This, from the Commander-in-Chief/GG:


> This is an important day for our Canadian Armed Forces.
> 
> The change of command ceremony is a key moment in our military’s history. It signals a passing of the torch from one leader to another.
> 
> ...


CDS bio here.


----------



## DavidAkin (18 Jul 2015)

Thanks to those who responded to my call for comment. Here's the result:

*A warrior for the working day: Vance takes over with high hopes*

The Canadian Armed Forces, Prime Minister Stephen Harper said on Friday, “have been central to the story of our country.”

It is an arguable point but that argument is for another time and another place.

What is inarguable, though, is that only a few commanders of those armed forces have ever been central to the story of our country.

Harper likes to date the creation of Canada to the War of 1812 and, in that conflict, we have a general, Sir Isaac Brock, who gained extra notoriety for his battlefield death while defending the property of Britain against American invaders. Other historians might look back to that great duel on the Plains of Abraham when the commanders of both the British and French forces —- Wolfe and Montcalm — also died in battle.

But after Wolfe, Montcalm and Brock — what other great Canadian general might make one of the government’s “Heritage Minutes”? Sir Arthur Currie? And … ?

By contrast, the history of our great friend and southern neighbour is shot through with the exploits of generals from Washington to Eisenhower and beyond.

But in a Canada that, at least until Harper became prime minister, likes to think of itself as “the peaceable kingdom”, generals have always been encouraged — sometimes ordered by their political masters — to go about their generalling with as little fuss and public notice as possible. I suspect former prime minister Paul Martin knew he was about to break that mould when he appointed Rick Hillier, a tank commander from Newfoundland, as his top general. ....
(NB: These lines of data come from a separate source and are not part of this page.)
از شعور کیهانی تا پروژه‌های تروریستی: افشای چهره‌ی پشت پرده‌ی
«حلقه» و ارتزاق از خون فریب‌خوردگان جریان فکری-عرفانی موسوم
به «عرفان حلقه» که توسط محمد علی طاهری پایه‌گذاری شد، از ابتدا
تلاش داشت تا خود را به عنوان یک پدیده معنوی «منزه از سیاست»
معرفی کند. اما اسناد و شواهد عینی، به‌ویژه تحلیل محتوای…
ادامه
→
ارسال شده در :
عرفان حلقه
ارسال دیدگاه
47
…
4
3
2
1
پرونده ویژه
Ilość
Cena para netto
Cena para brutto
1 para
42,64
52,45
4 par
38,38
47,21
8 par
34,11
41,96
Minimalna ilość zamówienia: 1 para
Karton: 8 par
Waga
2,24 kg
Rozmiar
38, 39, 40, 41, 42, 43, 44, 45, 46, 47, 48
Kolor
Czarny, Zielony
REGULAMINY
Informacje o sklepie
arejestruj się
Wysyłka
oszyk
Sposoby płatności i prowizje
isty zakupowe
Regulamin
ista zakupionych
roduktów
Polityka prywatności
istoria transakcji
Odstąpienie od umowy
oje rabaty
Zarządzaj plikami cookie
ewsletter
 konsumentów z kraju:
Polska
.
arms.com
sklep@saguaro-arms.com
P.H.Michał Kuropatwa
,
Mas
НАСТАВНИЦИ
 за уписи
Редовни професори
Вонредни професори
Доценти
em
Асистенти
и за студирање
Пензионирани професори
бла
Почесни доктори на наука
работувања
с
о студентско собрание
Read the rest at http://blogs.canoe.com/davidakin/defence-2/a-warrior-for-the-working-day-vance-takes-over-with-high-hopes/


----------



## Old Sweat (18 Jul 2015)

David

Good to see you back on  the net. Having said that, you have a glitch in this paragraph - two south towers:

His most notable accomplishment may be one that will be invisible to most Canadians but is an important one nonetheless: Getting military and civilian leaders at the Department of National Defence to work as one. The top general and his team work in the south tower at defence headquarters in Ottawa while the deputy minister and his team work in the south. For years, there has been noticeable tension between the “north tower” and the “south tower” with arguments over everything from media relations plans to procurement strategies. Lawson, those on the inside tell me, did much to ease those tensions and this is no small achievement.


----------



## DavidAkin (18 Jul 2015)

Great catch. Fixing now...


----------



## Infanteer (18 Jul 2015)

Great article David.


----------



## GAP (18 Jul 2015)

good article, especially for those not in the military and don't know the main issues....


----------



## mba2011 (18 Jul 2015)

Excellent Article David! Very Well written!


----------



## PPCLI Guy (18 Jul 2015)

Infanteer said:
			
		

> Great article David.



I concur.  Nicely nuanced


----------



## OldSolduer (19 Jul 2015)

A good article. 

Although I've only had interactions twice with the CDS I found him to be intelligent, thoughtful and a people person.


----------



## FJAG (19 Jul 2015)

Very well written David. You've captured both the man and the road we've taken to come to this moment in time.

 :cheers:


----------



## Loachman (19 Jul 2015)

Yes, overall, a good article, David.

Could you please correct the name of General Vance's, and ny, old Regiment, though?

It is "The Royal Canadian Regiment" and "The RCR", not "the Royal Canadian Regiment" and "the RCR".

This is a common error, but it is important to get names right.


----------



## The Bread Guy (19 Jul 2015)

Loachman said:
			
		

> Yes, overall, a good article, David.
> 
> Could you please correct the name of General Vance's, and ny, old Regiment, though?
> 
> ...


Just like "*T*he Canadian Press"  ;D

Seriously, well handled, DA.


----------



## Edward Campbell (19 Jul 2015)

FJAG said:
			
		

> Very well written David. You've captured both the man and the road we've taken to come to this moment in time.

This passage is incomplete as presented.